Je ne sçaurois demeurer d'accord de ces dernieres propositions. Mais je ne voy aucun
inconvenient de croire que dans toute la nature corporelle, il n'y a que des machines et des
aggregez des substances, moy, ce que n'a point la corporelle. D'où il s'ensuit qu'on ne
peut alleguer cela pour prouver que l'étendue n'est point l'essence du corps, parce qu'il
n'auroit point de vraie unité, s'il avoit l'étendue pour son essence, puisqu'il peut estre de
l'essence du corps de n'avoir point de vraie unité, comme vous l'avouez de tous ceux qui ne
sont point joints à une ame ou à une forme substantielle.

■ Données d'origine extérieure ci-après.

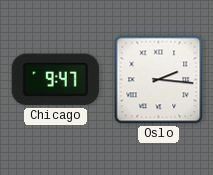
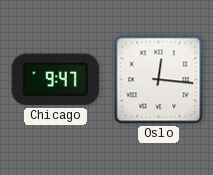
Oslo: 2:16 -> 12:16
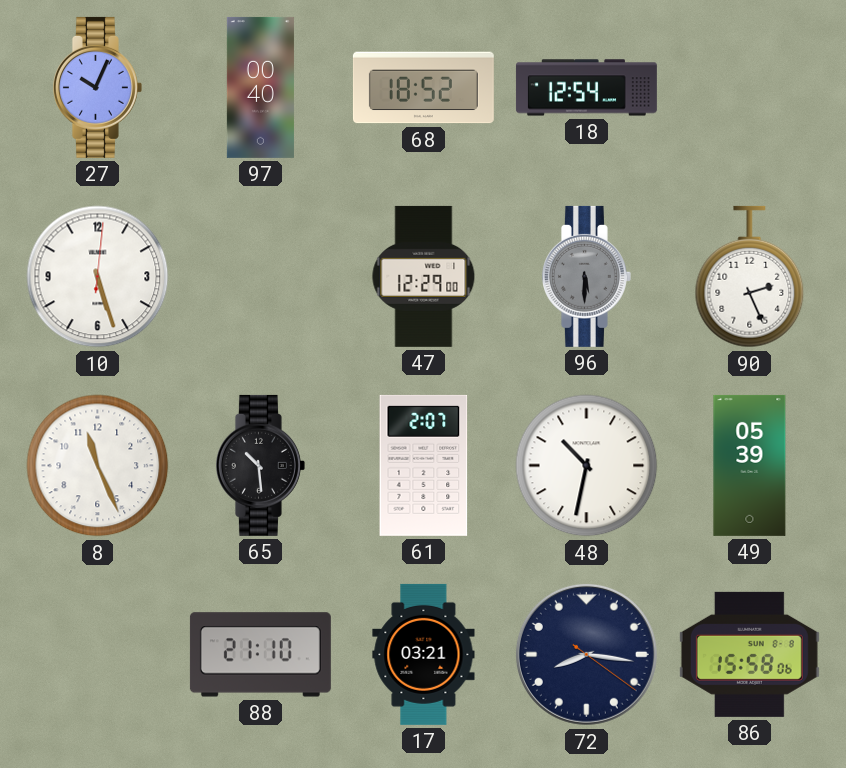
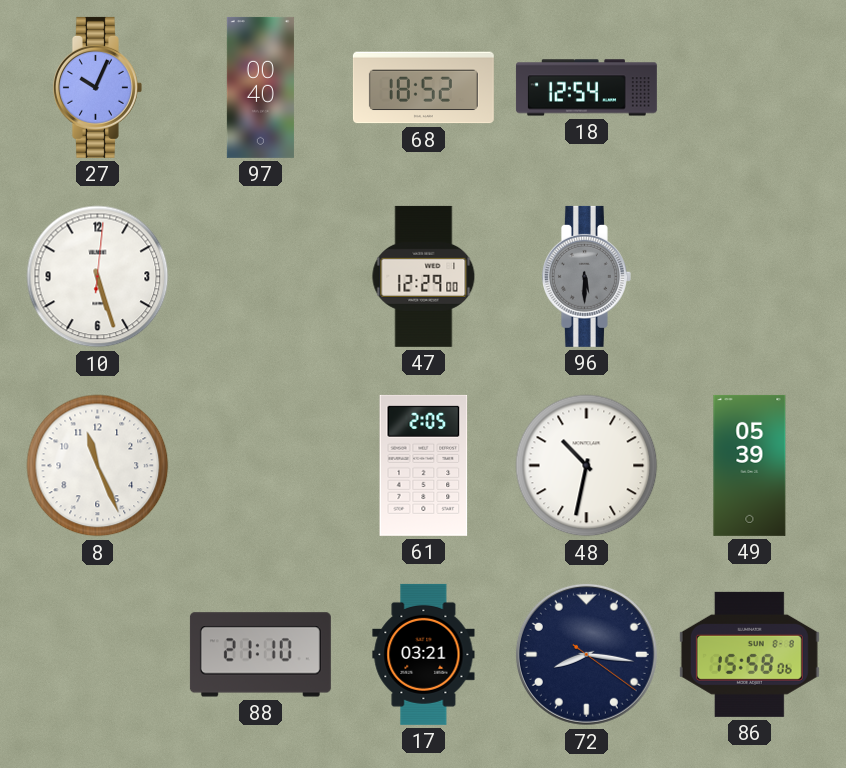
90: 2:26 -> none
65: 10:29 -> none
61: 2:07 -> 2:05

Mais je ne sçay, Monsieur, ce qui vous porte que à croire qu'il y a dans les Brutes de ces
ames ou formes substantielles, qui doivent estre selon vous indivisibles, indestructibles et
ingenerables. Ce n'est pas que vous jugiez cela necessaire pour expliquer ce qu'elles font. Car
vous dites expressement, Que tous les phenomenes des corps peuvent estre expliquez machinalement
*ou par la philosophie corpusculaire suivant certains principes de mechaniques posez,
sans qu'on se mette en peine s'il y a des ames ou non*. Ce n'est pas aussi par la necessité qu'il y
a que les corps des brutes aient une vraie unité, et que ce ne soient pas seulement des machines
ou des aggregez de substances. Car toutes les plantes pouvant n'estre que cela, quelle necessité
pourroit-il y avoir que les brutes fussent autre chose? On ne voit pas de plus que cette opinion
se puisse facilement soûtenir en mettant ces ames indivisibles et indestructibles. Car que
repondre aux vers qui estant partagez en deux chaque partie se meut comme auparavant. Si le
feu prenoit à une des maisons où on nourrit des cent mille vers à soie, que deviendroient ces
cent mille ames indestructibles? Subsisteroient elles separées de toute matiere comme nos
ames. Que devinrent de même les ames de ces millions de grenouilles que Moyse fit mourir
quand il fit cesser cette plaie: et de ce nombre innombrable de cailles qui tuerent les lsraelites
dans le desert, et de tous les animaux qui perirent par le deluge. ll y a encore d'autres embarras
sur la maniere dont ces ames se trouvent dans chaque brute à mesure qu'elles sont conçues:
Est-ce qu'elles estoient in seminibus? Y estoient elles indivisibles et indestructibles. Quid ergo
*fit, cum irrita cadunt sine ullis conceptibus semina. Quid cum Bruta mascula ad foeminas non
accedunt toto vitae suae tempore*. ll suffit d'avoir fait entrevoir ces difficultez.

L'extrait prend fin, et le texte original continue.